To do:
Take the data below and filter it for lines containing the word "week"; show each line found.

======== Information ========

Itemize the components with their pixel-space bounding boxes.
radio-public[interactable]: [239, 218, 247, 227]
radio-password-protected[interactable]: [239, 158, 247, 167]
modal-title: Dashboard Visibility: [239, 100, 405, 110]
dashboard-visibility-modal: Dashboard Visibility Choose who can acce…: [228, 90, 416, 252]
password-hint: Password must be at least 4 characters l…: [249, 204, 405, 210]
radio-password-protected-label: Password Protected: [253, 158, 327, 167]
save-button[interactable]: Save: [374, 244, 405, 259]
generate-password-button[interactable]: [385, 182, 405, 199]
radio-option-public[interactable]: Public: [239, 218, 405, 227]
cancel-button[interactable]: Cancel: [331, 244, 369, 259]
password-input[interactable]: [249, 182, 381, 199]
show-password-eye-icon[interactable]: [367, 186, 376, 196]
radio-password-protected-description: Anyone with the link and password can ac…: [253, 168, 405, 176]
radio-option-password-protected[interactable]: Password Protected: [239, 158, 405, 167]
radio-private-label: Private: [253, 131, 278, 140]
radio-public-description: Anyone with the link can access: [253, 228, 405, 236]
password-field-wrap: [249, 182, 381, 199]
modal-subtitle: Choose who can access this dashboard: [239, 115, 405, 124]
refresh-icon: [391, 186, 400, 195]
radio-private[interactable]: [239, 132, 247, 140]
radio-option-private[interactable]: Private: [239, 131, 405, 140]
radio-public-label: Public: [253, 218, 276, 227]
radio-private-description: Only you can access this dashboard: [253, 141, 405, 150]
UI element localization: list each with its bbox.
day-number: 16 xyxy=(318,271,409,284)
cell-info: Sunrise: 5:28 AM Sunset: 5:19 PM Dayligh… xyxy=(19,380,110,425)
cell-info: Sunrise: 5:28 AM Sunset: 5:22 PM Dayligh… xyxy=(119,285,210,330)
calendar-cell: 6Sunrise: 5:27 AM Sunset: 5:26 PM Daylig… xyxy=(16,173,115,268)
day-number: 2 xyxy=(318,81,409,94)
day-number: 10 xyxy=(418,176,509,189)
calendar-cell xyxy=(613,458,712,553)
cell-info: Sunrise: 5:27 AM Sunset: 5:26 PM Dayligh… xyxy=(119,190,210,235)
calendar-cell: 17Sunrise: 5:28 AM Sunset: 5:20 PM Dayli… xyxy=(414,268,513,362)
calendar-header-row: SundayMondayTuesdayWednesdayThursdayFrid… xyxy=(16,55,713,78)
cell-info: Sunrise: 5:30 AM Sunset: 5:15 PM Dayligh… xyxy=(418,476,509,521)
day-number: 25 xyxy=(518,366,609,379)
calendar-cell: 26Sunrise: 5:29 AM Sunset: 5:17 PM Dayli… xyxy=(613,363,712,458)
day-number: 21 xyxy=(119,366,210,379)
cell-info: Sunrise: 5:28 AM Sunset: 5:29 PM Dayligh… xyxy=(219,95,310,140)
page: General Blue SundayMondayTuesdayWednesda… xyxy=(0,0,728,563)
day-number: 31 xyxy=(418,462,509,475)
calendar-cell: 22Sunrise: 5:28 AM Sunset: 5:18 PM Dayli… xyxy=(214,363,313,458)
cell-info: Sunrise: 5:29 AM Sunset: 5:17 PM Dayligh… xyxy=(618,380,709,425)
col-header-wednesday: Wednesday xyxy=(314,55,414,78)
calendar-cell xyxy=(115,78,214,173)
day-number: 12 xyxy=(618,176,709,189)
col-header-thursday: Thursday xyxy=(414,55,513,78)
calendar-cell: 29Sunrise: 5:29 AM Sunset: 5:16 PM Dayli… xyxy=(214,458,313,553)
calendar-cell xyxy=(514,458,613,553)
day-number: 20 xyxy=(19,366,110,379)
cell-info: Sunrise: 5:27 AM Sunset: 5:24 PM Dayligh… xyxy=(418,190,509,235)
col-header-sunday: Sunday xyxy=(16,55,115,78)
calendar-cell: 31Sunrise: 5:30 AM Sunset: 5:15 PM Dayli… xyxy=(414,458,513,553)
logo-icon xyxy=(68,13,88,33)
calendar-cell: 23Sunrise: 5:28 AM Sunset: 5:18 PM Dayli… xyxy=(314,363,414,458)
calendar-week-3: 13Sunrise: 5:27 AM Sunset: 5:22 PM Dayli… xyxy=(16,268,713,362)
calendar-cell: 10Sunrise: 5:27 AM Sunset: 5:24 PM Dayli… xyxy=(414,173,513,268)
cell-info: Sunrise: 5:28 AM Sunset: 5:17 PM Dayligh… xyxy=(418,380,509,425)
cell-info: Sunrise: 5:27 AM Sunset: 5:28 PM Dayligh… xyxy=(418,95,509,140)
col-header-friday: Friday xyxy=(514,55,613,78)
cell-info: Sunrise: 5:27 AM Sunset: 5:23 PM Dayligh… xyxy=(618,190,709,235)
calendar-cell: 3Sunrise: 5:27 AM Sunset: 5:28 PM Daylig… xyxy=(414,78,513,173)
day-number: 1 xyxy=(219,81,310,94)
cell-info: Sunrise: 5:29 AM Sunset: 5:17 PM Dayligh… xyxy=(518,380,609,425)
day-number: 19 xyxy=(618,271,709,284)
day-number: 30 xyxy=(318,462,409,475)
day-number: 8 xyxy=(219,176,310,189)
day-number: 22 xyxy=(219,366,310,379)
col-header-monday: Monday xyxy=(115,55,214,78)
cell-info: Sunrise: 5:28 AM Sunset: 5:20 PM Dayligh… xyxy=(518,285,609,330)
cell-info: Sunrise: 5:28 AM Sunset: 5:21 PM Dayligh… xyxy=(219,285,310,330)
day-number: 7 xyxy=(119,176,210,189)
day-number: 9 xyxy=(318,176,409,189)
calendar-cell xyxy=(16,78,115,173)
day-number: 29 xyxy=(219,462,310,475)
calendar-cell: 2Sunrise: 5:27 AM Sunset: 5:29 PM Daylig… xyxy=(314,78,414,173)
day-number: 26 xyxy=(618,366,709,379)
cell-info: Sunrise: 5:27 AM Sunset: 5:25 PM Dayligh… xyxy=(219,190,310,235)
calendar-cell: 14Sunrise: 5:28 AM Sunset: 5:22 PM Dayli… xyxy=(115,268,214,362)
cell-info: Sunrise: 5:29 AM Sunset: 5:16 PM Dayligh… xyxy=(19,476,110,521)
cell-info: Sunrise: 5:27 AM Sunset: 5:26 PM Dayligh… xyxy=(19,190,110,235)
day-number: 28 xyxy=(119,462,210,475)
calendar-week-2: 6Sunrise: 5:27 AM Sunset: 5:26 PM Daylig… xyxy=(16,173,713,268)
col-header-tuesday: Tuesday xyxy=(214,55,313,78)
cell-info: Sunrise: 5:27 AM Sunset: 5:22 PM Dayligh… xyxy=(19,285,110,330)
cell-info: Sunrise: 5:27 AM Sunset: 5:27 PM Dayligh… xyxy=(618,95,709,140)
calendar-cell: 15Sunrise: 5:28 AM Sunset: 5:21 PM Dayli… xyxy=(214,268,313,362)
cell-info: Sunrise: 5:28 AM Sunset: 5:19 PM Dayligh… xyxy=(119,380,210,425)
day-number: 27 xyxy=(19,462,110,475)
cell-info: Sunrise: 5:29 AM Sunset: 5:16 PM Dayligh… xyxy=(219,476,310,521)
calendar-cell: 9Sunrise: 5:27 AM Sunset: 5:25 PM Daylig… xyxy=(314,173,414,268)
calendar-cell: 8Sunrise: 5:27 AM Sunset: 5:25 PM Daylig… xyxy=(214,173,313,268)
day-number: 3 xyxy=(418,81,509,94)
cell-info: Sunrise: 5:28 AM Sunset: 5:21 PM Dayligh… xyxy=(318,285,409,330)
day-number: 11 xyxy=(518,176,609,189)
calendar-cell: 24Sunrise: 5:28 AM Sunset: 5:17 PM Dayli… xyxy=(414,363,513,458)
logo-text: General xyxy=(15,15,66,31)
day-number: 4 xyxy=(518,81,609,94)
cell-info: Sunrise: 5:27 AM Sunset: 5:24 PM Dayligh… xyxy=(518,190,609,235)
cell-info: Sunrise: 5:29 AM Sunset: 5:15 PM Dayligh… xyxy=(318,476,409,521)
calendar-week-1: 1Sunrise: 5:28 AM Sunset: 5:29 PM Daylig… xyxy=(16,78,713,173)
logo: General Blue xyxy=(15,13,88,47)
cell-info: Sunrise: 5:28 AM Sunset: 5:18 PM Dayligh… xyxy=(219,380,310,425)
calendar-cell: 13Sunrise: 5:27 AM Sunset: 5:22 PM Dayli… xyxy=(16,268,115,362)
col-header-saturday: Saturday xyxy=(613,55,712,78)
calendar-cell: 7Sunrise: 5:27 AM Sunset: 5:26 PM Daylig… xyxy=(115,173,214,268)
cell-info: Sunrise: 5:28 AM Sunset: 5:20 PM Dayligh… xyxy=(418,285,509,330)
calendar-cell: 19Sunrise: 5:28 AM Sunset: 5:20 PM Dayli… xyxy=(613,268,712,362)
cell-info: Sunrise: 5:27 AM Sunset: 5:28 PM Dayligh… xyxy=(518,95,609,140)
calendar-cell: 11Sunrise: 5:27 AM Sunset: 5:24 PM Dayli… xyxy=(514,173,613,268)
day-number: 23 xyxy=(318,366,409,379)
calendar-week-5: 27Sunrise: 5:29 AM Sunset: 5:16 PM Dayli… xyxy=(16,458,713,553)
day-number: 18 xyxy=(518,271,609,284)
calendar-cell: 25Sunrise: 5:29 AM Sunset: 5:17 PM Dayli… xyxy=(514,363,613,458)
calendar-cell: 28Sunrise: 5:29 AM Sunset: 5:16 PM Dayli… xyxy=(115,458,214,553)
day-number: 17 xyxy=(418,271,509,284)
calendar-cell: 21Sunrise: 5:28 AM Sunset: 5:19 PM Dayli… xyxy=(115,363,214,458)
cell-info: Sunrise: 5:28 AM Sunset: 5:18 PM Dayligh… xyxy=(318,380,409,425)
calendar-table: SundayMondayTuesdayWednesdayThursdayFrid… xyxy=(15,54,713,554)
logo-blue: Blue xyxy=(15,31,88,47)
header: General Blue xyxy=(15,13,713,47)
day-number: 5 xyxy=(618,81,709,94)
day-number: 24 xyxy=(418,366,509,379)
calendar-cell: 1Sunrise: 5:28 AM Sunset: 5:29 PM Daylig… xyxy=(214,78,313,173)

========

Reply:
calendar-week-3: 13Sunrise: 5:27 AM Sunset: 5:22 PM Dayli… xyxy=(16,268,713,362)
calendar-week-2: 6Sunrise: 5:27 AM Sunset: 5:26 PM Daylig… xyxy=(16,173,713,268)
calendar-week-1: 1Sunrise: 5:28 AM Sunset: 5:29 PM Daylig… xyxy=(16,78,713,173)
calendar-week-5: 27Sunrise: 5:29 AM Sunset: 5:16 PM Dayli… xyxy=(16,458,713,553)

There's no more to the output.